Right around 37 minutes in, Brevik mentions that Mike O'Brien (along with Pat, one of the three co-founders of ArenaNet) was the brains behind Battle.net, and then "a few of the guys from [Blizzard South] moved up north during the last six months of development and started making Diablo into multiplayer and integrating Battle.net into the entire thing."
That lines up with Pat's assessment:
> Initially Collin Murray, a programmer on StarCraft, and I flew to Redwood City to help, while other developers at Blizzard “HQ” in Irvine California worked on network “providers” for battle.net, modem and LAN games as well as the user-interface screens (known as “glue screens” at Blizzard) that performed character creation, game joining, and other meta-game functions.
Thanks for the link but I think David Brevik said a couple guys from blizzard came up to help for 6 months and he had zero multiplayer code built as well as it was his first C program.

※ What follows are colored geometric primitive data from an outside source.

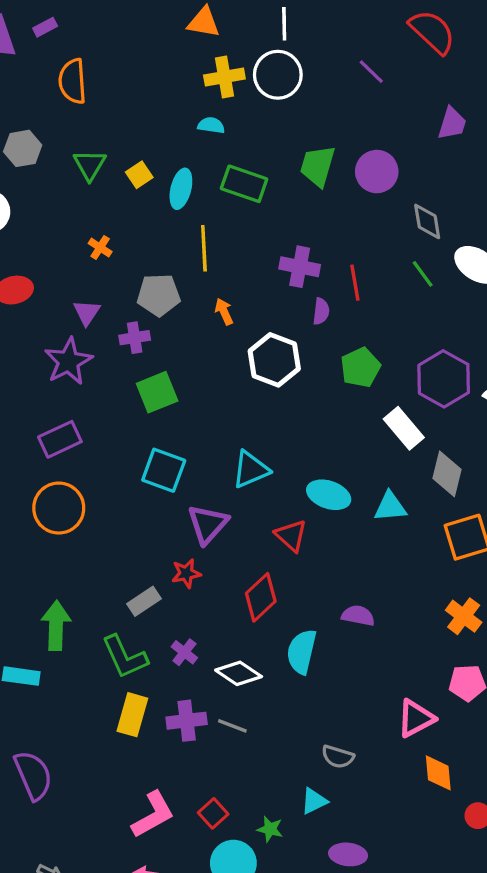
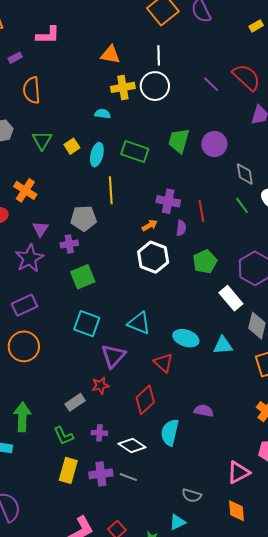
red semicircle: (432, 32) -> (247, 77), moved
cyan semicircle: (211, 125) -> (103, 114), moved
orange cross: (100, 247) -> (25, 190), moved, size x1.6
orange arrow: (224, 312) -> (150, 225), moved, turned 84
cyan triangle: (251, 469) -> (139, 323), turned 45
purple cross: (184, 652) -> (99, 433), turned -35
green L-shape: (125, 657) -> (64, 436), size x0.7
orange diamond: (438, 773) -> (237, 511), moved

That interview was exhausting, I couldn't finish it. I have no idea why the interviewer treated this like a systems design interview at a FAANG, with constant interruptions and unnecesarily rephrasing what the interviewee had already explained. The GDC talk linked in another reply, while only tangetially related, was much more enjoyable.
He was the 2nd employee at Blizzard, did the netcode for their games and also for Guild Wars.